Culture(s) / Customs during meals

A1 Breakthrough
Drink wine, smoke a cigarette and clink glasses: some examples of do’s and dont’s during a meal.
In your country, in your culture, are there rituals at the table? Gestures or words someone should say before eating or during the meal? Required comments or wishes before or after a meal together? Gestures related to a religious practice or a conviviality practice?
What is the drink usually served with the meal? Is it a drink with boiled water such as tea or coffee, or an alcoholic drink? What is the place of alcohol? How is alcohol used in the context of social interaction? Would someone make a toast? Who would make it and what status would the person have? What would be the content of the toast? Do you clink glasses before drinking a glass of wine or beer? Do people usually drink an alcoholic beverage before, during or after a meal? Who clink glasses? Men? Women? At what age can you drink a glass of wine or a glass of beer?
In your country, in your culture, do you smoke during the meal? After the meal?

In French-speaking cultures, it is common to say “enjoy your meal” to others at lunch or dinner. At a meal you are invited to, it is common to make a positive comment on what you are eating. It is expected of you to appreciate the gourmet quality of a dish prepared for you, you can also show it by finishing your plate.

In France, when you are invited, the meal is almost always preceded by an aperitif. You can even invite neighbors or colleagues just for an aperitif. It consists of a drink (usually alcoholic) and small crackers, small raw vegetables or condiments (such as olives, peanuts).

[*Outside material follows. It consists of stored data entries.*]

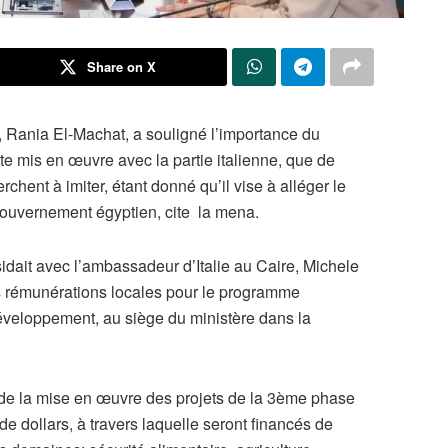
Share on X
, Rania El-Machat, a souligné l’importance du
mis en œuvre avec la partie italienne, que de
ent à imiter, étant donné qu’il vise à alléger le
 gouvernement égyptien, cite la mena.
idait avec l’ambassadeur d’Italie au Caire, Michele
s rémunérations locales pour le programme
développement, au siège du ministère dans la
s de la mise en œuvre des projets de la 3ème phase
e dollars, à travers laquelle seront financés de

During the meal, in France, Belgium and Switzerland, common drinks  are water (during the meal) and coffee (at the end of the meal). Traditionally, people do not drink fruit juice or soda during the meal. It is not uncommon for adults to drink an alcoholic beverage at the table (wine, beer, etc.).
Before drinking your glass of wine or beer, you can raise your glass, and you may clink it with others at the table (toast), and wish each other “Santé !”, both men and women.

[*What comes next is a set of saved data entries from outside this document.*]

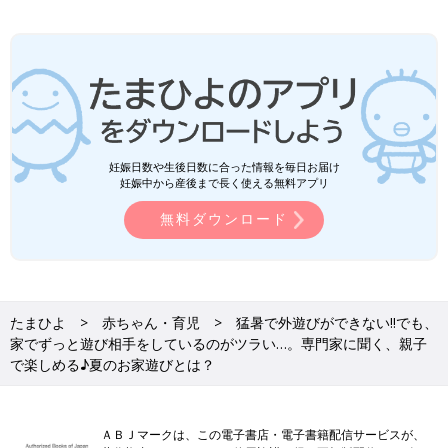
妊娠日数や生後日数に合った情報を毎日お届け
妊娠中から産後まで長く使える無料アプリ
無料ダウンロード
たまひよ
赤ちゃん・育児
猛暑で外遊びができない‼でも、
家でずっと遊び相手をしているのがツラい…。専門家に聞く、親子
で楽しめる♪夏のお家遊びとは？
ＡＢＪマークは、この電子書店・電子書籍配信サービスが、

Proposing a toast, a common practice in some French-speaking countries such as Armenia, is no longer common in France: it means drinking to the health of somebody, a family, a community that we want to honor, to the success or prosperity of a company.

It is customary not to smoke at the table. In Europe or in Canada, it is forbidden to smoke inside cafés and restaurants. If you are invited to a house or an apartment, you must ask permission to smoke at the end of the meal. You will then be offered to smoke in a certain room, at the window or outside.

Practical exercises

Culture(s): social conventions during meals

4 exercises
Look • Listen • Intercultural (everyday life / meals)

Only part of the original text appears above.